Some linguists and psycholinguists measure metaphorical goodness based on the similarity or dissimilarity of the attributes compared (see e.g. Chomsky 1964; Katz, Paivio, and Marschark 1985). Others, following Richards's (1936) theory of interaction, focus on the nature of subject and object, and suggest that the best metaphors employ close resemblances between attributes of a subject and object from different categories of being (Tourangeau and Sternberg 1981). Whether consumer evaluation Is based on number and similarity of attributes or relationships between the subject and object, or some combination of the two, is not yet clear. Literary criticism provides an enlarged framework for evaluation of metaphors on additional dimensions that may illuminate the nature of the transferral process. Some evaluative dimensions that seem related to advertising language are as follows (Brooks and Warren 1960, p. 272):

degree of explicitness

degree of ingenuity or creativeness

shock-value in the terms compared

degree of beauty: "unpoetic" (ugly or unpleasant comparison)
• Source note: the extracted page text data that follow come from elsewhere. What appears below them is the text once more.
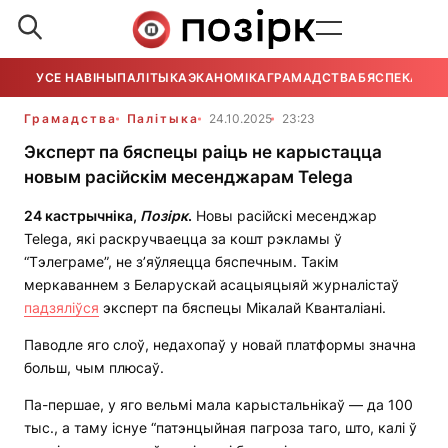
УСЕ НАВІНЫ
ПАЛІТЫКА
ЭКАНОМІКА
ГРАМАДСТВА
БЯСПЕКА
УСЕ
Грамадства
Палітыка
24.10.2025
23:23
Эксперт па бяспецы раіць не карыстацца
новым расійскім месенджарам Telega
24 кастрычніка,
Позірк
.
Новы расійскі месенджар
Telega, які раскручваецца за кошт рэкламы ў
“Тэлеграме”, не з’яўляецца бяспечным. Такім
меркаваннем з Беларускай асацыяцыяй журналістаў
падзяліўся
эксперт па бяспецы Мікалай Кванталіані.
Паводле яго слоў, недахопаў у новай платформы значна
больш, чым плюсаў.
Па-першае, у яго вельмі мала карыстальнікаў — да 100
тыс., а таму існуе “патэнцыйная пагроза таго, што, калі ў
degree of comprehensibility

degree of economy (elaboration or condensation)

These add subtle considerations -- economy of expression, for example -- to evaluative criteria currently studied, and may lead to clearer understanding of what is meant by a "good" advertising metaphor.

Questions for consumer research concern how consumers evaluate advertising metaphors in terms of a "good/bad" rating. Do they evaluate metaphors based on the number and similarity of attributes they can transfer from object to subject? That is, do they judge by means of a quantifiable dimension of attribute transference? Or does something else occur, in which consumers experience both attribute transfer and the joyous feelings generated by the process (an "imaginative leap")? This comes closest to what literary critics say occurs when people read (or see) great imaginative works, but it is not clear that a "leap" or "burst of insight" can be empirically demonstrated. Nor is it clear that if it does exist (and this author thinks it does) whether and to what extent it applies to an advertisement. Little is known about perceptions of the language of commerce as entertaining or artistic in its own right. What consumers of novels or movies might consider "good" metaphors may not be the same as what consumers of advertisements think are "good," for the context may interact with the content in ways not yet understood.

Thus, additional research is necessary to understand how consumers enjoy, remember, draw inferences from, and evaluate advertising metaphors. Aristotelian theory suggests some directions this research can take. The areas of sound and meter in relation to enjoyment and memory, and analogy and transference in relation to inference-conclusion drawing and evaluation have begun to be explored. The view of advertisements as artistic creations opens up research possibilities by offering humanities theory as a source of insights for social science applications. Beauty as a quality conventionally thought to be inherent in poetic metaphors, and joy as a response may not be far removed from qualities inherent in some advertisements and consumer responses to them. It is important to keep in mind that an advertisement, like a literary work, can be viewed as a single piece of data (see Frye 1973), and examined to ascertain the nature, structure, and function of its metaphor(s). Sensitivity to within-ad elements may lead to increased understanding of the complex gestalt of an advertisement, similar to what Langer calls the "import" of poetry, (1951, p. 147):

Though the material... is verbal,its import is not the literal assertion made in the words, but the way the assertion is made, and this involves the sound, the tempo, the aura of associations of the words, the wealth or poverty of transient imagery that contains them, the sudden arrest of fantasy by pure fact, or of familiar fact by sudden fantasy, the suspense of literal meaning by a sustained ambiguity resolved in a long-awaited keywork, and the unifying all-embracing artifice of rhythm.